In other words make your presentation and target audience as unique as possible so you can be the king of that niche, then target the non-music publications (both on line and off) and the events in that niche. You will be building fans, gaining awareness and making money before you even attempt to cross into the “music industry.”

- Tom Silverman 


Reader Comments (2)

To further your point of finding a niche and dominating it, I'd like to post part of a recent blog article I posted at the FiXT Indie Music Business & Marketing Blog.

Here's an excerpt:

Find a Niche Music Store to Host Your Content
You've put in all the hard time and work in creating your latest release and you want to get it in front of potential fans/customers who will want to purchase it, right? Well by all means, get it into iTunes, Amazon, and all the major music stores who each have great filter systems (you can get your music into any of these stores by using an Aggregator such as CD Baby, TuneCore or ReverbNation). But if you really want to make sure that you're gonna reach maximum exposure to the potential fans who would most immediately be interested in your music, take some of the pressure off of your own promotion and marketing and get your release into a Niche Content store such as places like Beatport (electronic/DJ music), DownloadPunk (Punk/Rock/Metal), and of course (insert shameless self-promotion here) - the FiXT Store (Electronic-Rock/Industrial & Film/TV Music).

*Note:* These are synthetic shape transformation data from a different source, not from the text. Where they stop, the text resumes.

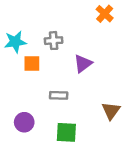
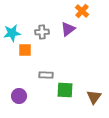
purple triangle: (83, 64) -> (68, 29), moved
brown triangle: (111, 111) -> (94, 97), moved
green square: (66, 132) -> (65, 90), moved

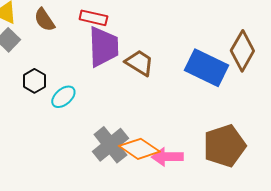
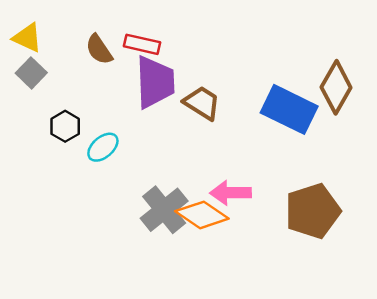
brown semicircle: (44, 20) -> (99, 49), moved
pink arrow: (167, 157) -> (231, 193), moved

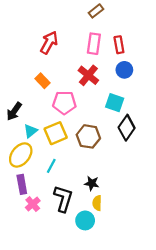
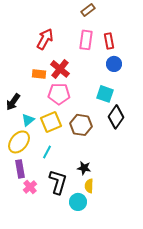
red cross: (88, 75) -> (60, 69), moved
orange rectangle: (43, 81) -> (39, 74), turned -40

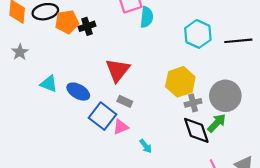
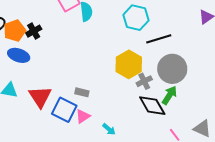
black line: (238, 41) -> (159, 39), moved
red triangle: (118, 70) -> (40, 97), moved
blue ellipse: (78, 92) -> (19, 55), moved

The value in being in these niche stores is that typically people will be browsing them with existing interest in the type of music the store carries and often times it's much easier for indie artists to receive featured spots, promotion and visible listings in these stores than the mega-stores like iTunes.

Read the full post

I may be wrong regarding the artists that you deal with Tom, but, I don't think that most artists think beyond writing and recording what they have rolling around in their heads which is inevitably influenced by whatever they hear. They don't think in genre's for the most part that I've seen in 35 years. I don't think they should either. I think they should create the best stuff they can not catering to anyone and if it hits, it hits, playing it safe has made some really boring music. It sounds too similar today.